Excerpted records ->
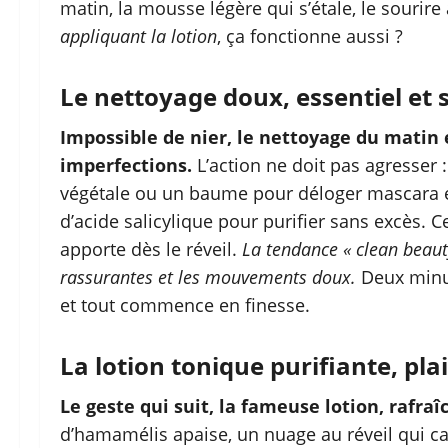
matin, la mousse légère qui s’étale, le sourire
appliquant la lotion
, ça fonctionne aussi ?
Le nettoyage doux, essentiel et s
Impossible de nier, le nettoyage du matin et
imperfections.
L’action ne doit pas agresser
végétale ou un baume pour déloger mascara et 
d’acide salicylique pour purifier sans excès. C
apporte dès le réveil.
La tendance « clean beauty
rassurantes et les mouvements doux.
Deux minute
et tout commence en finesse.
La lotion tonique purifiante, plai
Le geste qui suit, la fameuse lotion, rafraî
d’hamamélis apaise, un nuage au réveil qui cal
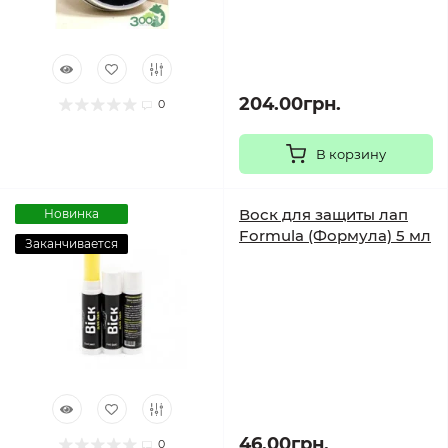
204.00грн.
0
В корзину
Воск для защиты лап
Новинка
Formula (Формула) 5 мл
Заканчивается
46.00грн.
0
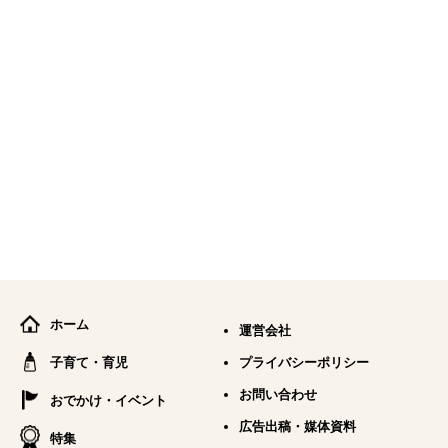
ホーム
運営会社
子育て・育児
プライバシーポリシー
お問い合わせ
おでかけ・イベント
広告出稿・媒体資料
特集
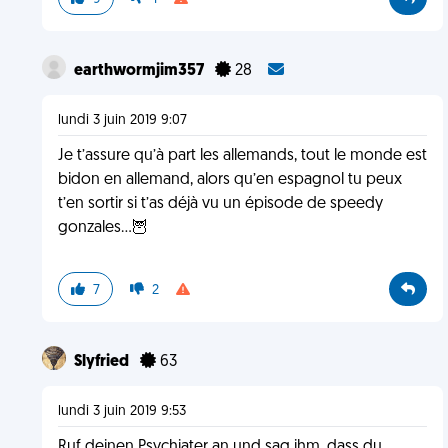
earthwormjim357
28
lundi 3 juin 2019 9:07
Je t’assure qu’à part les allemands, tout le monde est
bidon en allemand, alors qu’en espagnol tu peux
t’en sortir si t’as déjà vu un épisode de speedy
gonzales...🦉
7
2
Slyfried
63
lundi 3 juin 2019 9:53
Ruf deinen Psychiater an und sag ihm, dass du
* * *
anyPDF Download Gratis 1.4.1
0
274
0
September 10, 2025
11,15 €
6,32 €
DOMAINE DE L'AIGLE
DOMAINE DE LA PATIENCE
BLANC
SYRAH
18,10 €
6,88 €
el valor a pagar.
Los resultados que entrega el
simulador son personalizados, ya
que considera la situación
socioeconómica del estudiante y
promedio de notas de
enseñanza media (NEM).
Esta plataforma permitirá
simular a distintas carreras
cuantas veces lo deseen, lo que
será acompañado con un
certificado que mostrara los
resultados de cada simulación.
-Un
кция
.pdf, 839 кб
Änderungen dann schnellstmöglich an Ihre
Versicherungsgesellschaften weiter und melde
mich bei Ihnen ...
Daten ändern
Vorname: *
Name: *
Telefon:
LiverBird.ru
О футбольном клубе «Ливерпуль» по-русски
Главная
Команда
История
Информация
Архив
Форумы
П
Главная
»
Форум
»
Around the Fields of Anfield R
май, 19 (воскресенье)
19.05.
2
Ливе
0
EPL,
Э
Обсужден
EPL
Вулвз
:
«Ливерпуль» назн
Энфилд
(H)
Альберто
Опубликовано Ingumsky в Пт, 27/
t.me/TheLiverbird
...
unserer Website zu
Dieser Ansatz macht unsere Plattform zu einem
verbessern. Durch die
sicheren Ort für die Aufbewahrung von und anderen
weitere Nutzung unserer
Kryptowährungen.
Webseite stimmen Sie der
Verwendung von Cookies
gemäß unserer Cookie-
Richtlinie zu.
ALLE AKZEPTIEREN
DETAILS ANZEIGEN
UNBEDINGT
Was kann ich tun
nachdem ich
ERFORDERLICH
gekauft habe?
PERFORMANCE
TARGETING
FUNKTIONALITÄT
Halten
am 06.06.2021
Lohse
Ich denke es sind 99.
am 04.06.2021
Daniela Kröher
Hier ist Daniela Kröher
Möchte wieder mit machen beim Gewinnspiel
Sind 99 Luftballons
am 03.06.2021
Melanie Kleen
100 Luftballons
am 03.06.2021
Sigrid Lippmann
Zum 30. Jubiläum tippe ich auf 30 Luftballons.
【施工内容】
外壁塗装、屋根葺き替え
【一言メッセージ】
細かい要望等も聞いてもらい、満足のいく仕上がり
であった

What you are asked to do ->
Both the line containing "rassurantes et les mouvements doux." and the line containing "Ruf deinen Psychiater an und sag ihm, dass du" above belong in the output, as do the lines between them. Print them exactly, without pictures.

Solution to this exercise ->
rassurantes et les mouvements doux.
Deux minute
et tout commence en finesse.
La lotion tonique purifiante, plai
Le geste qui suit, la fameuse lotion, rafraî
d’hamamélis apaise, un nuage au réveil qui cal
204.00грн.
0
В корзину
Воск для защиты лап
Новинка
Formula (Формула) 5 мл
Заканчивается
46.00грн.
0
ホーム
運営会社
子育て・育児
プライバシーポリシー
お問い合わせ
おでかけ・イベント
広告出稿・媒体資料
特集
earthwormjim357
28
lundi 3 juin 2019 9:07
Je t’assure qu’à part les allemands, tout le monde est
bidon en allemand, alors qu’en espagnol tu peux
t’en sortir si t’as déjà vu un épisode de speedy
gonzales...🦉
7
2
Slyfried
63
lundi 3 juin 2019 9:53
Ruf deinen Psychiater an und sag ihm, dass du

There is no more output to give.